City revokes liquor license at Congress Theater; Congress’ owner buys management company at Portage Theater

The recent revocation of the liquor license at the Congress Theater, 2135 N. Milwaukee Ave., comes at the same time that the Congress’ owner has at least temporarily taken control of the management company for the Portage Theater, 4050 N. Milwaukee Ave.

Eddie Carranza, who last year bought the Portage Theater building, recently purchased the management corporation which holds the liquor and public place of amusement licenses at the Portage. Carranza has 30 days to file for a transfer of those licenses.

In his weekly newsletter, Alderman John Arena (45th) wrote: “Because of Carranza’s history (at the Congress), I have opposed him receiving a liquor license at the Portage until he can prove that he can be a responsible venue owner and liquor license holder. That opposition continues.

“Carranza’s attorney has notified my office and the liquor commissioner that he does not intend to keep controlling interest of the corporation for long. He is looking for a buyer who will manage the theater.”

Arena’s chief of staff Owen Brugh said that it is his understanding that longtime Portage manager Dennis Wolkowicz will continue to operate the theater “until as long as it takes” for a new operator to be found and for the licenses to be properly transferred. The theater offers a mix of live entertainment and classic movies.

“For the city issue such licenses, the city must vet and approve anyone who owns more than 5 percent of the interest in the corporation. The city also must approve any ownership interest transfer of more than 5 percent,” Arena said.

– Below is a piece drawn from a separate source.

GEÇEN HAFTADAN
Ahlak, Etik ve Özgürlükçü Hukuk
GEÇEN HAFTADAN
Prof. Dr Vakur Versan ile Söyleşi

City Department of Business Affairs and Consumer Protection spokeswoman Jennifer Lipford said that those seeking a transfer of a liquor license must go through a process that is similar to applications for a first-time license at an establishment.

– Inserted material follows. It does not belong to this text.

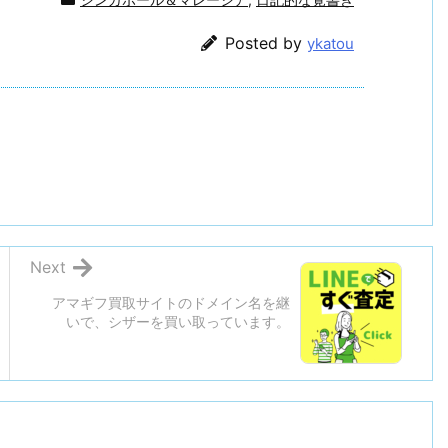
Posted by
ykatou
Next
アマギフ買取サイトのドメイン名を継
いで、シザーを買い取っています。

Carranza, who has faced several building code violations at the Congress, received more bad news on May 24 when the city revoked his liquor license at the Congress. He immediately filed an appeal with the License Appeals Commission, and the Congress is allowed to serve liquor during the appeals process.

In his ruling, city hearing officer Robert Nolan upheld two of the five charges which were brought against the Congress.  Nolan ruled that the theater failed to notify police of a fight which occurred on April 13, 2012, and that the theater had become a nuisance because within a year five incidents involving illegal narcotics or controlled substances had occurred on the premises.

Under city code, Carranza would be unable to obtain a new liquor license in the city once he were to exhaust all of his appeals, but he can apply for a liquor license at the Portage or anywhere else during the appeals process.